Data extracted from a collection
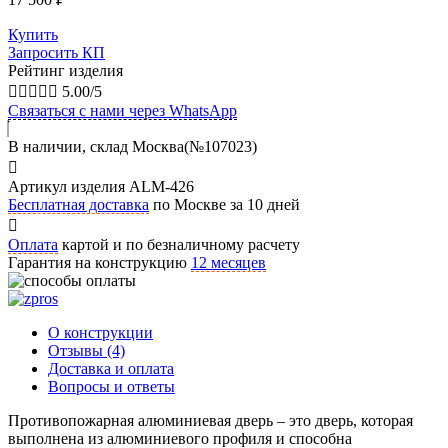
Купить
Запросить КП
Рейтинг изделия





5.00/5
Связаться с нами через WhatsApp
В наличии, склад Москва(№107023)
Артикул изделия ALM-426
Бесплатная доставка
по Москве за 10 дней
Оплата
картой и по безналичному расчету
Гарантия на конструкцию
12 месяцев
О конструкции
Отзывы (4)
Доставка и оплата
Вопросы и ответы
Противопожарная алюминиевая дверь – это дверь, которая
выполнена из алюминиевого профиля и способна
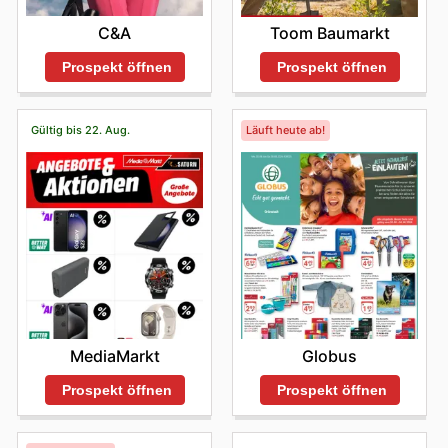
C&A
Toom Baumarkt
Prospekt öffnen
Prospekt öffnen
Gültig bis 22. Aug.
Läuft heute ab!
MediaMarkt
Globus
Prospekt öffnen
Prospekt öffnen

- PROBLEM STATEMENT -
Copy all the entries word for word. Omit any pictures.

- EXERCISE RESPONSE -
Купить
Запросить КП
Рейтинг изделия





5.00/5
Связаться с нами через WhatsApp
В наличии, склад Москва(№107023)
Артикул изделия ALM-426
Бесплатная доставка
по Москве за 10 дней
Оплата
картой и по безналичному расчету
Гарантия на конструкцию
12 месяцев
О конструкции
Отзывы (4)
Доставка и оплата
Вопросы и ответы
Противопожарная алюминиевая дверь – это дверь, которая
выполнена из алюминиевого профиля и способна
C&A
Toom Baumarkt
Prospekt öffnen
Prospekt öffnen
Gültig bis 22. Aug.
Läuft heute ab!
MediaMarkt
Globus
Prospekt öffnen
Prospekt öffnen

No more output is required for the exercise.